De surcroît, votre commission s'étonne de l'introduction de la disposition selon laquelle le département doit être associé à l'élaboration du contrat de projet État/région. Cette disposition n'a aucun lien avec les dispositions du présent article, puisqu'elle ne concerne pas une compétence nécessitant la désignation d'un chef de file. Votre commission a adopté un amendement de suppression de cette disposition, sur proposition de son rapporteur. Elle a également étendu le chef de filât des départements à l'action sociale concourant à la réduction de la précarité énergétique, par l'adoption d'un amendement de notre collègue, Mme Hélène Lipietz.

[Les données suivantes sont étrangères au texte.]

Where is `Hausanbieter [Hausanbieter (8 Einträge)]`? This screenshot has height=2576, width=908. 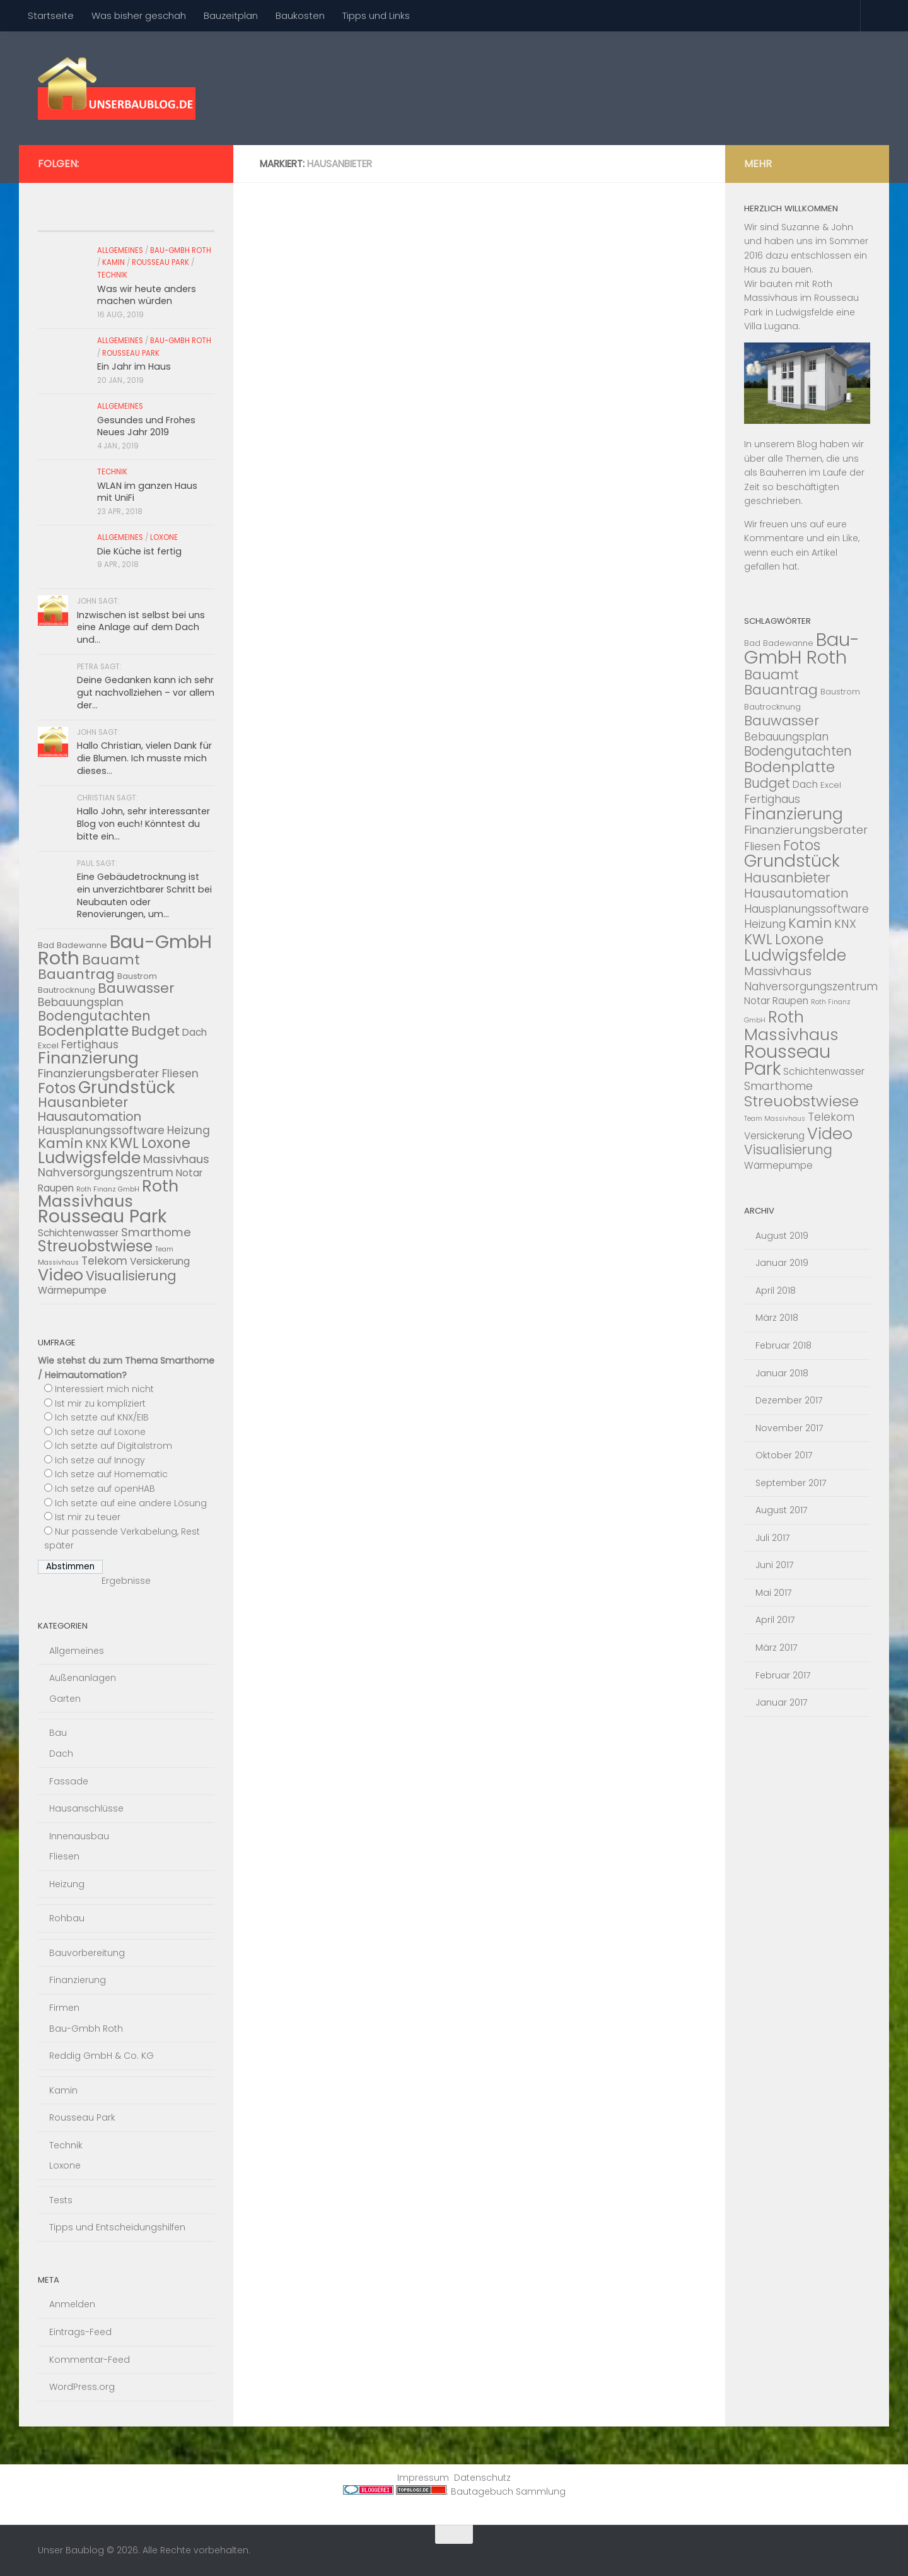
Hausanbieter [Hausanbieter (8 Einträge)] is located at coordinates (83, 1102).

Enfin, votre commission se félicite de la reconnaissance du bloc communal comme chef de file en matière de « mobilité durable ». En revanche, elle déplore la suppression de la compétence « accès aux services publics de proximité » par la commission des lois de l'Assemblée nationale. Le motif invoqué est l'empiètement des compétences de la commune ou de l'intercommunalité sur celles de l'État. Or, les collectivités territoriales, en particulier le bloc communal et le département, ont mis en place diverses actions visant à maintenir ou à proposer de nouveaux services, notamment dans les territoires ruraux. De même, le développement local, que votre commission, à l'initiative de son rapporteur, avait introduit en première lecture, a également été supprimé. Pourtant, le bloc communal met en oeuvre de nombreux dispositifs pour conserver et stimuler le dynamisme économique dans les zones les moins densément peuplées. C'est pourquoi votre commission a adopté, à l'initiative de son rapporteur et de nos collègues MM. Pierre Jarlier et Jean-Noël Guérini, trois amendements réintroduisant le chef de filât du bloc communal en matière de d' offre et d' accès aux services publics de proximité (recouvrant la petite enfance, l'action sociale et les services aux personnes, le maintien du dernier service de proximité en milieu rural, La Poste, etc.), du développement local ainsi que l' aménagement de l'espace , tout en conservant la mobilité durable.
Votre commission a adopté l'article 3 ainsi modifié .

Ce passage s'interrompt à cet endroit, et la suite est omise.